Medusa Integration Plan (1bit-systems / gen-2)
Status: research brief, no code written. Date: 2026-04-20. Recommendation: DEFER (details in §5).
1. What MedusaBitNet actually is
Medusa is the 2024 speculative-decoding framework from Cai et al. (arXiv 2401.10774, published at ICML 2024, repo FasterDecoding/Medusa). Instead of running a separate small draft model, Medusa bolts N extra MLP "heads" onto the frozen backbone. Each head predicts the token at position t+1, t+2, … t+N from the same backbone hidden state. At decode time, the heads produce a set of candidate continuations that are laid out as a tree; the backbone verifies the whole tree in a single forward pass using a tree-attention mask (causal within each branch, with predecessors-only attention). Accepted prefix advances the KV cache; rejected branches are discarded. Medusa-1 (frozen backbone) reports ~2.2× wall-clock speedup on Vicuna at batch=1; Medusa-2 (joint-train) reports 2.3–3.6× (Together AI blog, paper §4).

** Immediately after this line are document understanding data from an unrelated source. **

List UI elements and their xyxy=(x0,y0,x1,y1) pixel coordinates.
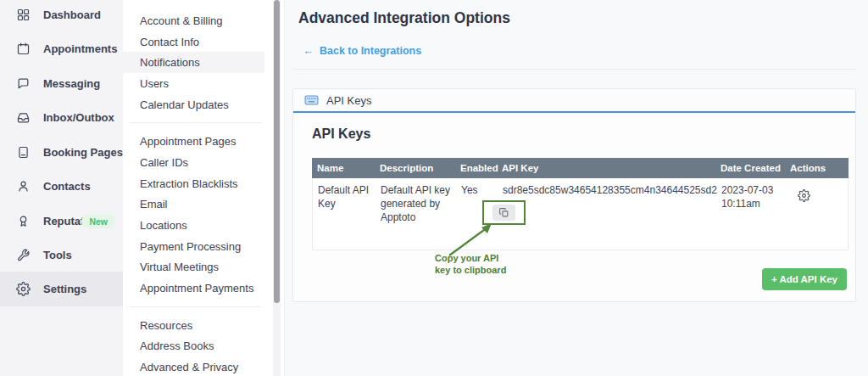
nav-item-contact-info[interactable]: Contact Info xyxy=(123,31,264,53)
sidebar-item-label: Contacts xyxy=(43,180,91,193)
col-header-api-key: API Key xyxy=(497,163,715,173)
table-header-row: Name Description Enabled API Key Date Cr… xyxy=(312,158,849,178)
nav-item-appointment-pages[interactable]: Appointment Pages xyxy=(123,131,264,152)
sidebar-item-reputation[interactable]: Reputation New xyxy=(0,204,123,239)
nav-item-account-billing[interactable]: Account & Billing xyxy=(123,10,264,31)
nav-item-appointment-payments[interactable]: Appointment Payments xyxy=(123,278,264,299)
sidebar-item-booking-pages[interactable]: Booking Pages xyxy=(0,135,123,170)
sidebar-item-label: Booking Pages xyxy=(43,146,123,159)
table-row: Default API Key Default API key generate… xyxy=(312,178,849,250)
nav-item-locations[interactable]: Locations xyxy=(123,215,264,236)
nav-item-resources[interactable]: Resources xyxy=(123,315,264,336)
nav-item-caller-ids[interactable]: Caller IDs xyxy=(123,152,264,173)
sidebar-item-label: Dashboard xyxy=(43,8,101,21)
nav-item-advanced-privacy[interactable]: Advanced & Privacy xyxy=(123,356,264,376)
api-key-value: sdr8e5sdc85w34654128355cm4n34644525sd2 xyxy=(503,184,711,198)
sidebar-item-label: Messaging xyxy=(43,77,100,90)
row-actions-button[interactable] xyxy=(798,189,810,205)
api-keys-heading: API Keys xyxy=(312,126,370,142)
sidebar-item-tools[interactable]: Tools xyxy=(0,238,123,272)
nav-item-extraction-blacklists[interactable]: Extraction Blacklists xyxy=(123,173,264,194)
col-header-description: Description xyxy=(375,163,455,173)
primary-sidebar: Dashboard Appointments Messaging Inbox/O… xyxy=(0,0,123,376)
gear-icon xyxy=(16,282,31,296)
tab-api-keys[interactable]: API Keys xyxy=(326,94,371,107)
sidebar-item-inbox-outbox[interactable]: Inbox/Outbox xyxy=(0,100,123,135)
wrench-icon xyxy=(16,248,31,262)
add-api-key-button[interactable]: + Add API Key xyxy=(762,268,847,290)
dashboard-grid-icon xyxy=(16,8,31,22)
sidebar-item-contacts[interactable]: Contacts xyxy=(0,169,123,204)
calendar-icon xyxy=(16,42,31,56)
nav-item-payment-processing[interactable]: Payment Processing xyxy=(123,236,264,257)
api-keys-table: Name Description Enabled API Key Date Cr… xyxy=(312,158,849,250)
person-icon xyxy=(16,179,31,194)
nav-divider xyxy=(130,306,261,307)
back-link-label: Back to Integrations xyxy=(320,45,421,57)
sidebar-item-label: Settings xyxy=(43,283,86,295)
annotation-text: Copy your API key to clipboard xyxy=(435,253,506,276)
nav-item-users[interactable]: Users xyxy=(123,73,264,94)
chat-bubble-icon xyxy=(16,76,31,91)
col-header-name: Name xyxy=(312,163,375,173)
sidebar-item-label: Tools xyxy=(43,249,72,261)
nav-item-virtual-meetings[interactable]: Virtual Meetings xyxy=(123,257,264,278)
page-title: Advanced Integration Options xyxy=(298,9,510,27)
app-root: Dashboard Appointments Messaging Inbox/O… xyxy=(0,0,868,376)
scrollbar-thumb[interactable] xyxy=(274,0,280,303)
nav-item-address-books[interactable]: Address Books xyxy=(123,336,264,357)
sidebar-item-messaging[interactable]: Messaging xyxy=(0,66,123,101)
col-header-date-created: Date Created xyxy=(715,163,785,173)
col-header-enabled: Enabled xyxy=(455,163,497,173)
sidebar-item-label: Inbox/Outbox xyxy=(43,111,114,124)
nav-item-email[interactable]: Email xyxy=(123,194,264,216)
cell-api-key: sdr8e5sdc85w34654128355cm4n34644525sd2 xyxy=(498,178,716,250)
nav-item-calendar-updates[interactable]: Calendar Updates xyxy=(123,94,264,115)
inbox-tray-icon xyxy=(16,110,31,125)
copy-api-key-button[interactable] xyxy=(492,205,515,221)
keyboard-icon xyxy=(304,94,319,106)
new-badge: New xyxy=(81,215,115,228)
col-header-actions: Actions xyxy=(785,163,849,173)
cell-date-created: 2023-07-03 10:11am xyxy=(716,178,786,250)
cell-name: Default API Key xyxy=(313,178,376,250)
section-divider xyxy=(292,69,856,70)
award-ribbon-icon xyxy=(16,214,31,228)
sidebar-item-label: Appointments xyxy=(43,42,117,55)
sidebar-item-appointments[interactable]: Appointments xyxy=(0,31,123,66)
api-keys-card: API Keys API Keys Name Description Enabl… xyxy=(292,88,856,302)
copy-icon xyxy=(498,207,509,218)
back-to-integrations-link[interactable]: ←Back to Integrations xyxy=(303,44,421,57)
nav-item-notifications[interactable]: Notifications xyxy=(123,52,264,73)
cell-actions xyxy=(786,178,848,250)
sidebar-item-settings[interactable]: Settings xyxy=(0,272,123,306)
gear-icon xyxy=(798,189,810,202)
settings-nav: Account & Billing Contact Info Notificat… xyxy=(123,0,285,376)
left-arrow-icon: ← xyxy=(303,44,314,57)
card-tab-bar: API Keys xyxy=(293,89,855,113)
book-page-icon xyxy=(16,145,31,160)
sidebar-item-dashboard[interactable]: Dashboard xyxy=(0,0,123,32)
main-content: Advanced Integration Options ←Back to In… xyxy=(285,0,868,376)
nav-divider xyxy=(130,122,261,123)
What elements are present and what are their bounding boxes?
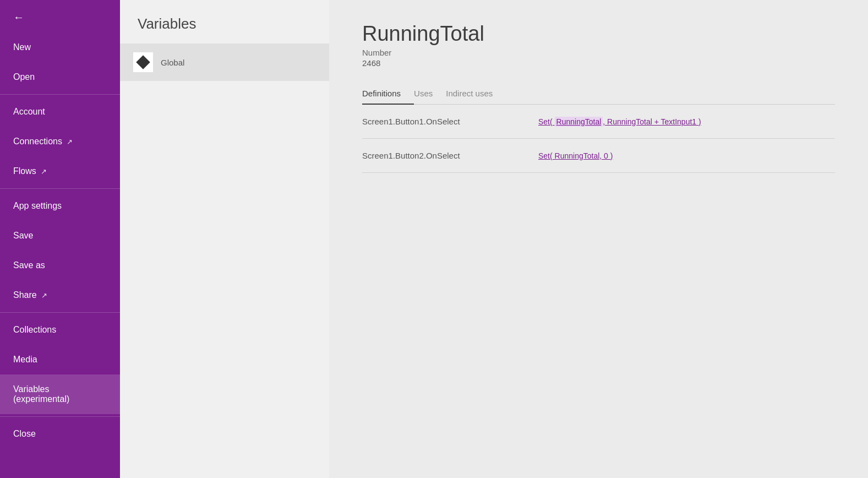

MedusaBitNet is not a combined framework — a web search for "MedusaBitNet" returns nothing indexed outside our own memory file. What exists is a specific HuggingFace artifact: parrishcorcoran/MedusaBitNet-2B-4T — 4 Medusa heads (13 MB total, fp16) trained against the frozen Microsoft bitnet-b1.58-2B-4T backbone (751 MB, I2_S). Measured acceptance: head-1 63.0%, head-2 29.0%, head-3 11.1%, head-4 4.6%; end-to-end 2.08 tokens per backbone step on CPU. Trained ~11 h on a Ryzen AI MAX+ 395 (same silicon class as Strix Halo). Inference paths: a verified PyTorch loop and an incomplete llama.cpp/bitnet.cpp C++ path; the author's notes explicitly flag "kernel compatibility issues with I2_S" — the C++ throughput is not validated. There is no HIP/ROCm path and the artifact card does not mention tree attention; the Python reference appears to be naive per-head verify.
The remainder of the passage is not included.